Stored entries:
☆ ☆ ☆ ☆ ☆ ☆ ☆

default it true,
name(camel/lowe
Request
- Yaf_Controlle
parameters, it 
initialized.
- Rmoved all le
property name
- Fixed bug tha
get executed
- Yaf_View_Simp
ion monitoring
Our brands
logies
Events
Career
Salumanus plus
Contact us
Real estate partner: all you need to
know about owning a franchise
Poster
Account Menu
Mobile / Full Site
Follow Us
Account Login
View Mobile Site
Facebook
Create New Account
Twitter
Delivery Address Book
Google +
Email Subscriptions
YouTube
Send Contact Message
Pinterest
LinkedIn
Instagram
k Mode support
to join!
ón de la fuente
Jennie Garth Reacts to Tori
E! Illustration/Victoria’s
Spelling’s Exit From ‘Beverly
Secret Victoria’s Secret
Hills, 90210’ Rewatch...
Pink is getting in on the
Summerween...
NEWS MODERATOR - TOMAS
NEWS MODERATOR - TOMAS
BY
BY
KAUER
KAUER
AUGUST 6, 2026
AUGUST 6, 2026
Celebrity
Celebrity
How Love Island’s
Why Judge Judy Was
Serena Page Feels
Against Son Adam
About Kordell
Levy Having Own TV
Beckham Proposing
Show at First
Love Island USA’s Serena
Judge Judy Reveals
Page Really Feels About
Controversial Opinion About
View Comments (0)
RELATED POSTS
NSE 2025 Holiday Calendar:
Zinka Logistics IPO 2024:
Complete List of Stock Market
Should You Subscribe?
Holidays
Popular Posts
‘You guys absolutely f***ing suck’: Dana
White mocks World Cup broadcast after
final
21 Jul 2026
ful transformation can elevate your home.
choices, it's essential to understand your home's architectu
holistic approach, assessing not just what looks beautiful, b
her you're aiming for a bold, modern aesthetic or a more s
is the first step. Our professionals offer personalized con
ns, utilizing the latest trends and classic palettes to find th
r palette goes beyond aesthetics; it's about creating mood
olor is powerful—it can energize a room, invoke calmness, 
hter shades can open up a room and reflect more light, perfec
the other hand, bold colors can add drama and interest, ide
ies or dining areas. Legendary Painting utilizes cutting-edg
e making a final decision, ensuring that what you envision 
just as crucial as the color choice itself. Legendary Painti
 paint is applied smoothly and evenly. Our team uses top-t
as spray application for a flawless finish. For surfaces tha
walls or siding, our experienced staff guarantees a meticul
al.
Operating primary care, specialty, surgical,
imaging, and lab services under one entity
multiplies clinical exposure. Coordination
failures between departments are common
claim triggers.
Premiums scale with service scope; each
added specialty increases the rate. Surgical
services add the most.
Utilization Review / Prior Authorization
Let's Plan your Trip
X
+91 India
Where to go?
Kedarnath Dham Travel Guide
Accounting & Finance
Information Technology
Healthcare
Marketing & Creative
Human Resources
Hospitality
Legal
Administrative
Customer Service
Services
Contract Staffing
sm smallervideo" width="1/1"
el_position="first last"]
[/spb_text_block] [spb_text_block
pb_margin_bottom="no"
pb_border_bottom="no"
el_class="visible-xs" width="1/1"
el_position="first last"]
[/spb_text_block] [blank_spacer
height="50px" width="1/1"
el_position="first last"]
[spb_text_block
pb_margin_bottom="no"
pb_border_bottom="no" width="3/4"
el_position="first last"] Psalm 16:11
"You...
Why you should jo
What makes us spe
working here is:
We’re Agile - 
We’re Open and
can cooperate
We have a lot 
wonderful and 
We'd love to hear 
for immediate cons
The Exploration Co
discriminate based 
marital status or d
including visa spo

☆ ☆ ☆ ☆ ☆ ☆ ☆

▶ **Task brief**: All the entries above need to be reproduced exactly.

▶ **Task response**:
default it true,
name(camel/lowe
Request
- Yaf_Controlle
parameters, it 
initialized.
- Rmoved all le
property name
- Fixed bug tha
get executed
- Yaf_View_Simp
ion monitoring
Our brands
logies
Events
Career
Salumanus plus
Contact us
Real estate partner: all you need to
know about owning a franchise
Poster
Account Menu
Mobile / Full Site
Follow Us
Account Login
View Mobile Site
Facebook
Create New Account
Twitter
Delivery Address Book
Google +
Email Subscriptions
YouTube
Send Contact Message
Pinterest
LinkedIn
Instagram
k Mode support
to join!
ón de la fuente
Jennie Garth Reacts to Tori
E! Illustration/Victoria’s
Spelling’s Exit From ‘Beverly
Secret Victoria’s Secret
Hills, 90210’ Rewatch...
Pink is getting in on the
Summerween...
NEWS MODERATOR - TOMAS
NEWS MODERATOR - TOMAS
BY
BY
KAUER
KAUER
AUGUST 6, 2026
AUGUST 6, 2026
Celebrity
Celebrity
How Love Island’s
Why Judge Judy Was
Serena Page Feels
Against Son Adam
About Kordell
Levy Having Own TV
Beckham Proposing
Show at First
Love Island USA’s Serena
Judge Judy Reveals
Page Really Feels About
Controversial Opinion About
View Comments (0)
RELATED POSTS
NSE 2025 Holiday Calendar:
Zinka Logistics IPO 2024:
Complete List of Stock Market
Should You Subscribe?
Holidays
Popular Posts
‘You guys absolutely f***ing suck’: Dana
White mocks World Cup broadcast after
final
21 Jul 2026
ful transformation can elevate your home.
choices, it's essential to understand your home's architectu
holistic approach, assessing not just what looks beautiful, b
her you're aiming for a bold, modern aesthetic or a more s
is the first step. Our professionals offer personalized con
ns, utilizing the latest trends and classic palettes to find th
r palette goes beyond aesthetics; it's about creating mood
olor is powerful—it can energize a room, invoke calmness, 
hter shades can open up a room and reflect more light, perfec
the other hand, bold colors can add drama and interest, ide
ies or dining areas. Legendary Painting utilizes cutting-edg
e making a final decision, ensuring that what you envision 
just as crucial as the color choice itself. Legendary Painti
 paint is applied smoothly and evenly. Our team uses top-t
as spray application for a flawless finish. For surfaces tha
walls or siding, our experienced staff guarantees a meticul
al.
Operating primary care, specialty, surgical,
imaging, and lab services under one entity
multiplies clinical exposure. Coordination
failures between departments are common
claim triggers.
Premiums scale with service scope; each
added specialty increases the rate. Surgical
services add the most.
Utilization Review / Prior Authorization
Let's Plan your Trip
X
+91 India
Where to go?
Kedarnath Dham Travel Guide
Accounting & Finance
Information Technology
Healthcare
Marketing & Creative
Human Resources
Hospitality
Legal
Administrative
Customer Service
Services
Contract Staffing
sm smallervideo" width="1/1"
el_position="first last"]
[/spb_text_block] [spb_text_block
pb_margin_bottom="no"
pb_border_bottom="no"
el_class="visible-xs" width="1/1"
el_position="first last"]
[/spb_text_block] [blank_spacer
height="50px" width="1/1"
el_position="first last"]
[spb_text_block
pb_margin_bottom="no"
pb_border_bottom="no" width="3/4"
el_position="first last"] Psalm 16:11
"You...
Why you should jo
What makes us spe
working here is:
We’re Agile - 
We’re Open and
can cooperate
We have a lot 
wonderful and 
We'd love to hear 
for immediate cons
The Exploration Co
discriminate based 
marital status or d
including visa spo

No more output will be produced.